It was more of a guideline, rather than a hard fast rule.

This agreement didn't prevent people from recruiting friends, or from people
actively looking to join another company.

Also, if the person is/was unhappy at one startup, the investors would prefer
they join another portfolio company rather than not.

------
PythonicAlpha
>The pervasive attempt by large tech companies to suppress wages by
diminishing their employees’ rights to choose where they work is not merely
selfish in the extreme, but is counter to the very market principles that made
these companies so successful to begin with.

The "free market" system is just an illusion.

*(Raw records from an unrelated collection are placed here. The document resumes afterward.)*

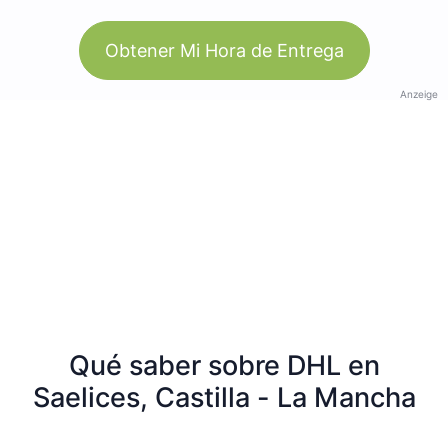
Obtener Mi Hora de Entrega
Anzeige
Qué saber sobre DHL en
Saelices, Castilla - La Mancha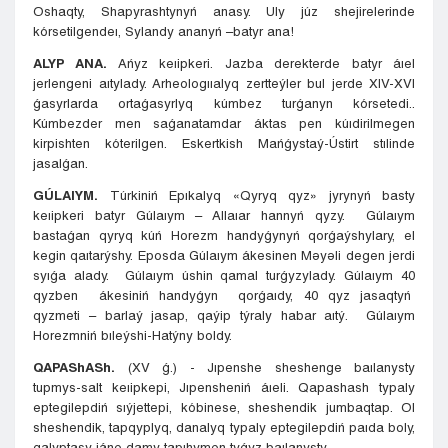
Oshaqty, Shapyrashtynyń anasy. Uly júz shejirelerinde
kórsetilgendeı, Sylandy ananyń –batyr ana!
ALYP ANA.
Ańyz keıipkeri. Jazba derekterde batyr áıel
jerlengeni aıtylady. Arheologııalyq zertteýler bul jerde XIV-XVI
ǵasyrlarda ortaǵasyrlyq kúmbez turǵanyn kórsetedi..
Kúmbezder men saǵanatamdar áktas pen kúıdirilmegen
kirpishten kóterilgen. Eskertkish Mańǵystaý-Ústirt stılinde
jasalǵan.
GÚLAIYM
.
Túrkiniń Epıkalyq «Qyryq qyz» jyrynyń basty
keıipkeri batyr Gúlaıym – Allaıar hannyń qyzy. Gúlaıym
bastaǵan qyryq kúń Horezm handyǵynyń qorǵaýshylary, el
kegin qaıtarýshy. Eposda Gúlaıym ákesinen Məyəli degen jerdi
syıǵa alady. Gúlaıym úshin qamal turǵyzylady. Gúlaıym 40
qyzben ákesiniń handyǵyn qorǵaıdy, 40 qyz jasaqtyń
qyzmeti – barlaý jasap, qaýip týraly habar aıtý. Gúlaıym
Horezmniń bıleýshi-Hatýny boldy.
QAPAShASh
.
(XV ǵ.) - Jıpenshe sheshenge baılanysty
tupmys-salt keıipkepi, Jıpensheniń áıeli. Qapashash typaly
eptegilepdiń sıýjettepi, kóbinese, sheshendik jumbaqtap. Ol
sheshendik, tapqyplyq, danalyq typaly eptegilepdiń paıda boly,
qalyptasy jáne damy tapıhymen tyǵyz baılanysty.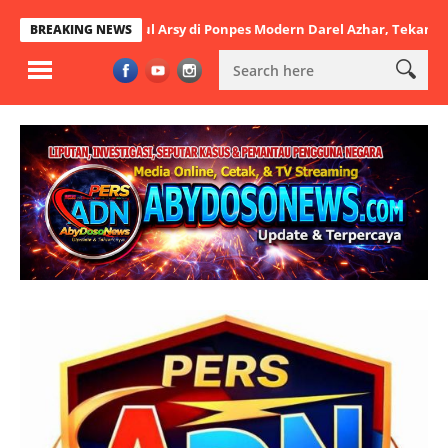
Khutbatul Arsy di Ponpes Modern Darel Azhar, Tekankan Pentingnya 
BREAKING NEWS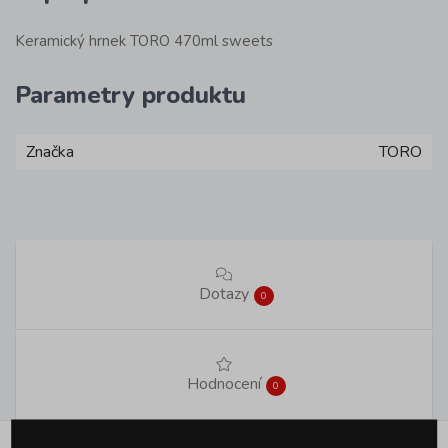
Keramický hrnek TORO 470ml sweets
Parametry produktu
Značka
TORO
Dotazy
0
Hodnocení
0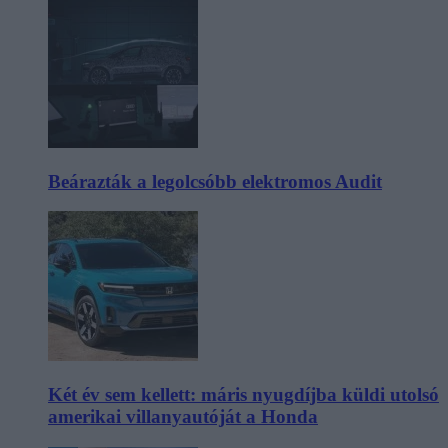
Beárazták a legolcsóbb elektromos Audit
Két év sem kellett: máris nyugdíjba küldi utolsó
amerikai villanyautóját a Honda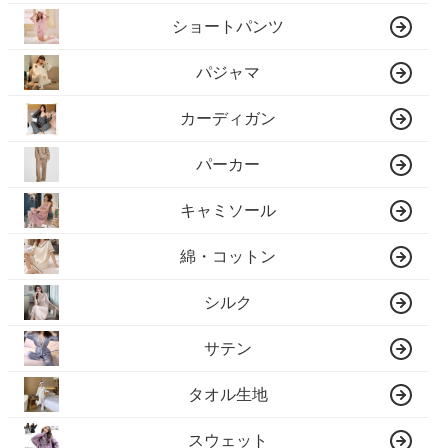
ショートパンツ
パジャマ
カーディガン
パーカー
キャミソール
綿・コットン
シルク
サテン
タオル生地
スウェット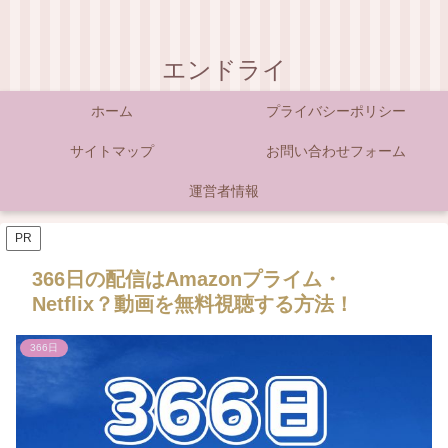
エンドライ
ホーム
プライバシーポリシー
サイトマップ
お問い合わせフォーム
運営者情報
PR
366日の配信はAmazonプライム・
Netflix？動画を無料視聴する方法！
366日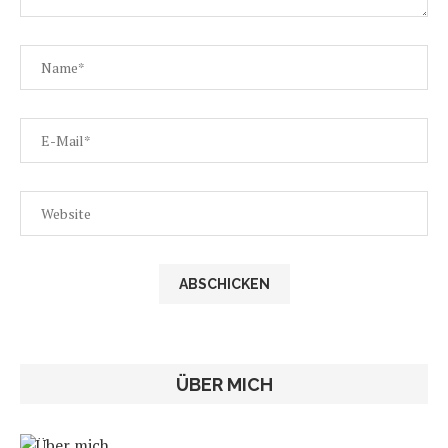
ÜBER MICH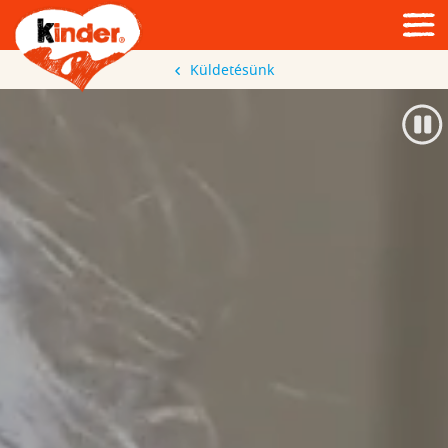
Küldetésünk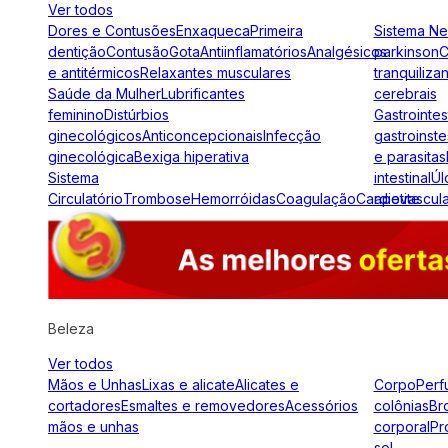
Ver todos
Dores e Contusões
Enxaqueca
Primeira
Sistema N
dentição
Contusão
Gota
Antiinflamatórios
Analgésicos
parkinson
C
e antitérmicos
Relaxantes musculares
tranquiliza
Saúde da Mulher
Lubrificantes
cerebrais
feminino
Distúrbios
Gastrointes
ginecológicos
Anticoncepcionais
Infecção
gastroinste
ginecológica
Bexiga hiperativa
e parasitas
Sistema
intestinal
Úl
Circulatório
Trombose
Hemorróidas
Coagulação
Cardiovascul
apetite
Beleza
Ver todos
Mãos e Unhas
Lixas e alicate
Alicates e
Corpo
Perf
cortadores
Esmaltes e removedores
Acessórios
colônias
Br
mãos e unhas
corporal
Pr
sol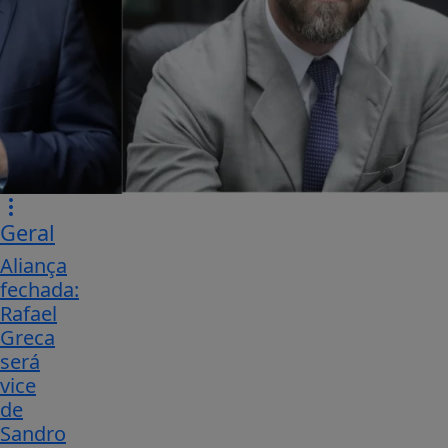
Geral
Aliança
fechada:
Rafael
Greca
será
vice
de
Sandro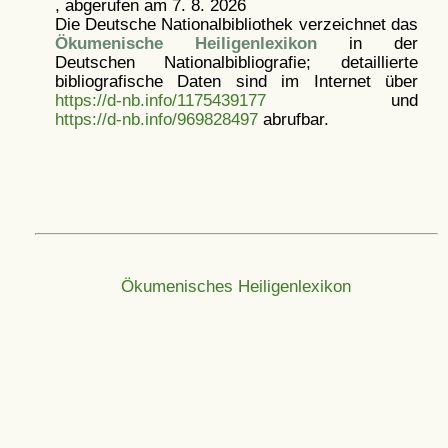
, abgerufen am 7. 8. 2026
Die Deutsche Nationalbibliothek verzeichnet das
Ökumenische Heiligenlexikon
in der
Deutschen Nationalbibliografie; detaillierte
bibliografische Daten sind im Internet über
https://d-nb.info/1175439177
und
https://d-nb.info/969828497
abrufbar.
Ökumenisches Heiligenlexikon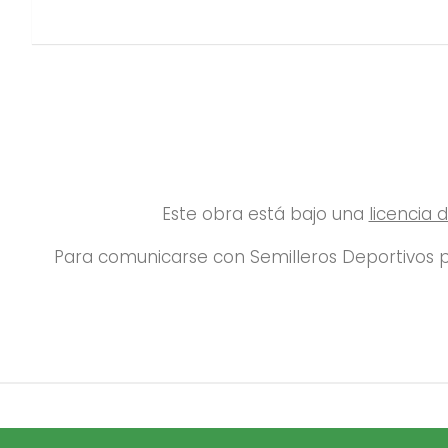
Este obra está bajo una
licencia
Para comunicarse con Semilleros Deportivos p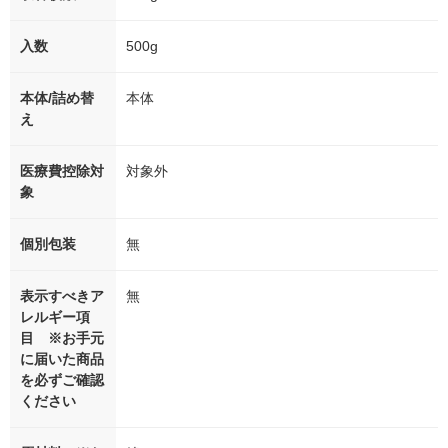
入数
500g
本体/詰め替
本体
え
医療費控除対
対象外
象
個別包装
無
表示すべきア
無
レルギー項
目 ※お手元
に届いた商品
を必ずご確認
ください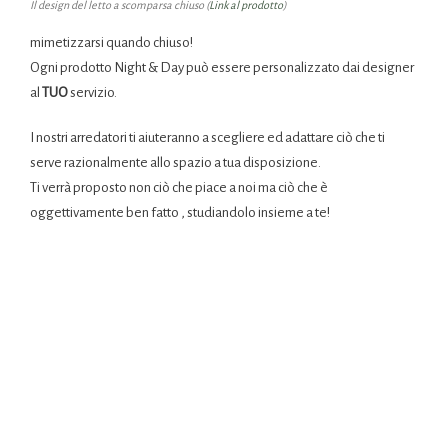
Il design del letto a scomparsa chiuso (
Link al prodotto
)
mimetizzarsi quando chiuso!
Ogni prodotto Night & Day può essere personalizzato dai designer
al
TUO
servizio.
I nostri arredatori ti aiuteranno a scegliere ed adattare ciò che ti
serve razionalmente allo spazio a tua disposizione.
Ti verrà proposto non ciò che piace a noi ma ciò che è
oggettivamente ben fatto , studiandolo insieme a te!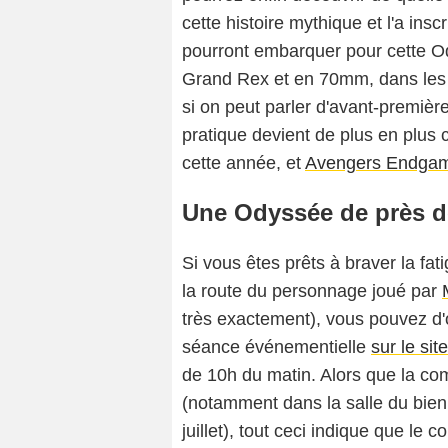
cette histoire mythique et l'a ins
pourront embarquer pour cette Ody
Grand Rex et en 70mm, dans les c
si on peut parler d'avant-première
pratique devient de plus en plus
cette année, et
Avengers Endga
Une Odyssée de près d
Si vous êtes prêts à braver la fat
la route du personnage joué par
très exactement), vous pouvez d'o
séance événementielle
sur le si
de 10h du matin. Alors que la co
(notamment dans la salle du bie
juillet), tout ceci indique que le 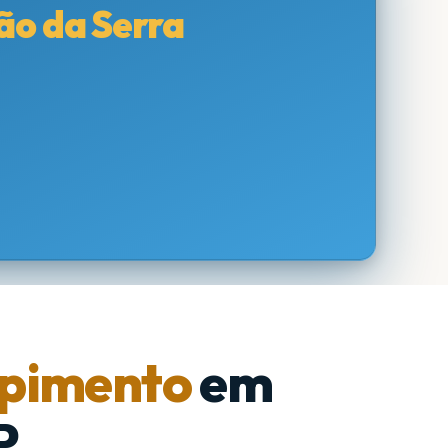
ão da Serra
pimento
em
P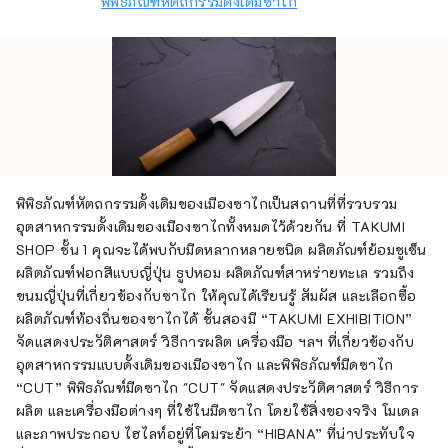
พิพิธภัณฑ์หัตถกรรมดั้งเดิมซาไก
พิพิธภัณฑ์หัตถกรรมดั้งเดิมของเมืองซาไกเป็นสถานที่ที่รวบรวม
อุตสาหกรรมดั้งเดิมของเมืองซาไกทั้งหมดไว้ด้วยกัน ที่ TAKUMI
SHOP ชั้น 1 คุณจะได้พบกับมีดหลากหลายชนิด ผลิตภัณฑ์ย้อมชูเซ็น
ผลิตภัณฑ์ฟอกสีแบบญี่ปุ่น ธูปหอม ผลิตภัณฑ์สาหร่ายทะเล รวมถึง
ขนมญี่ปุ่นที่เกี่ยวข้องกับซาไก ให้คุณได้เรียนรู้ สัมผัส และเลือกซื้อ
ผลิตภัณฑ์ท้องถิ่นของซาไกได้ ชั้นสองมี “TAKUMI EXHIBITION”
จัดแสดงประวัติศาสตร์ วิธีการผลิต เครื่องมือ ฯลฯ ที่เกี่ยวข้องกับ
อุตสาหกรรมแบบดั้งเดิมของเมืองซาไก และพิพิธภัณฑ์มีดซาไก
“CUT” พิพิธภัณฑ์มีดซาไก "CUT" จัดแสดงประวัติศาสตร์ วิธีการ
ผลิต และเครื่องมือต่างๆ ที่ใช้ในมีดซาไก โดยใช้สิ่งของจริง โมเดล
และภาพประกอบ ไฮไลท์อยู่ที่โคมระย้า “HIBANA” ที่น่าประทับใจ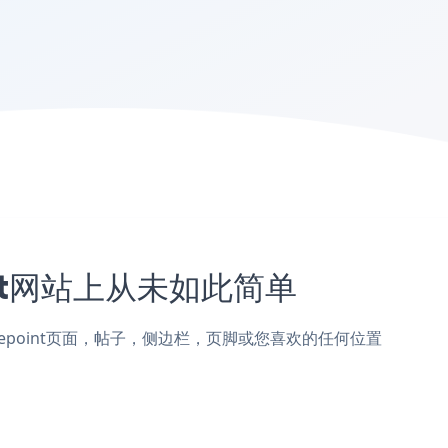
oint网站上从未如此简单
ft Sharepoint页面，帖子，侧边栏，页脚或您喜欢的任何位置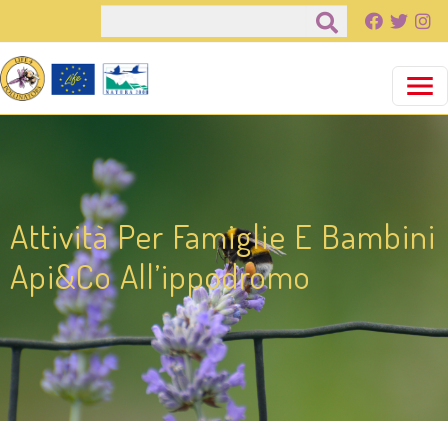
Παράκαμψη προς το κυρίως περιεχόμενο
Αναζήτηση
Attività Per Famiglie E Bambini
Api&Co All’ippodromo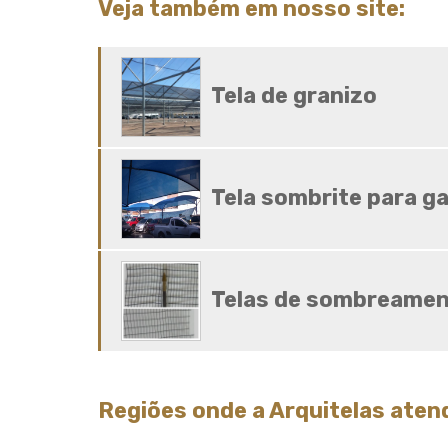
Veja também em nosso site:
Tela de granizo
Tela sombrite para g
Telas de sombreamen
Regiões onde a Arquitelas aten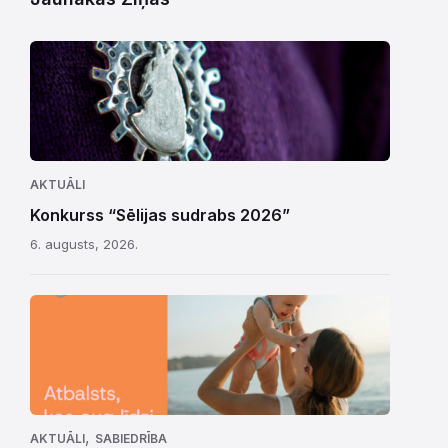
AKTUĀLI
Konkurss “Sēlijas sudrabs 2026”
6. augusts, 2026.
,
AKTUĀLI
SABIEDRĪBA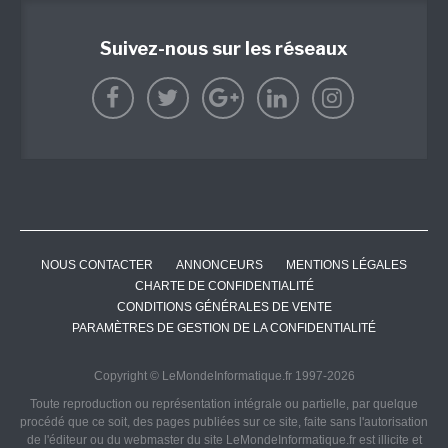
Suivez-nous sur les réseaux
NOUS CONTACTER
ANNONCEURS
MENTIONS LÉGALES
CHARTE DE CONFIDENTIALITÉ
CONDITIONS GÉNÉRALES DE VENTE
PARAMÈTRES DE GESTION DE LA CONFIDENTIALITÉ
Copyright © LeMondeInformatique.fr 1997-2026
Toute reproduction ou représentation intégrale ou partielle, par quelque
procédé que ce soit, des pages publiées sur ce site, faite sans l'autorisation
de l'éditeur ou du webmaster du site LeMondeInformatique.fr est illicite et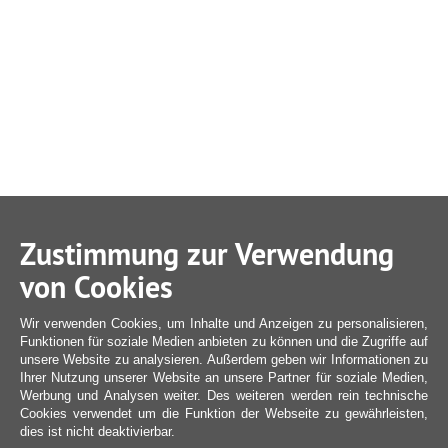
Zustimmung zur Verwendung
von Cookies
Wir verwenden Cookies, um Inhalte und Anzeigen zu personalisieren,
Funktionen für soziale Medien anbieten zu können und die Zugriffe auf
unsere Website zu analysieren. Außerdem geben wir Informationen zu
Ihrer Nutzung unserer Website an unsere Partner für soziale Medien,
Werbung und Analysen weiter. Des weiteren werden rein technische
Cookies verwendet um die Funktion der Webseite zu gewährleisten,
dies ist nicht deaktivierbar.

When you are on the side of
those with the lowest power (e.g. the workforce), the system does not work.

So much about the notion, that the "free market" system will correct itself.

------
drawkbox
Platforms are getting a little bit like mini kingdoms these days, feudal in
nature, from the castles of the Altos.

5-10 years before we have a moat around a campus, a technological one though
that blocks all non-essential communication while you are Under the Dome,
then, apartments, pretty soon "bring out your dead"
([https://www.youtube.com/watch?v=grbSQ6O6kbs](https://www.youtube.com/watch?v=grbSQ6O6kbs)).

------
diskerror
This is a great precedent set by Facebook against a not so great one.I feel
that this current trend is quite scary to think about.

Taking away someone's opportunity to be employed elsewhere oversteps the line
between the employer and the employee's personal life.

------
AaronFriel
There's a flip side to this no poaching agreement, evidenced by Facebook's
position:

Is there a benefit to this agreement depressing wages in that, for startups,
obtaining competent developers was cheaper than it would have been otherwise?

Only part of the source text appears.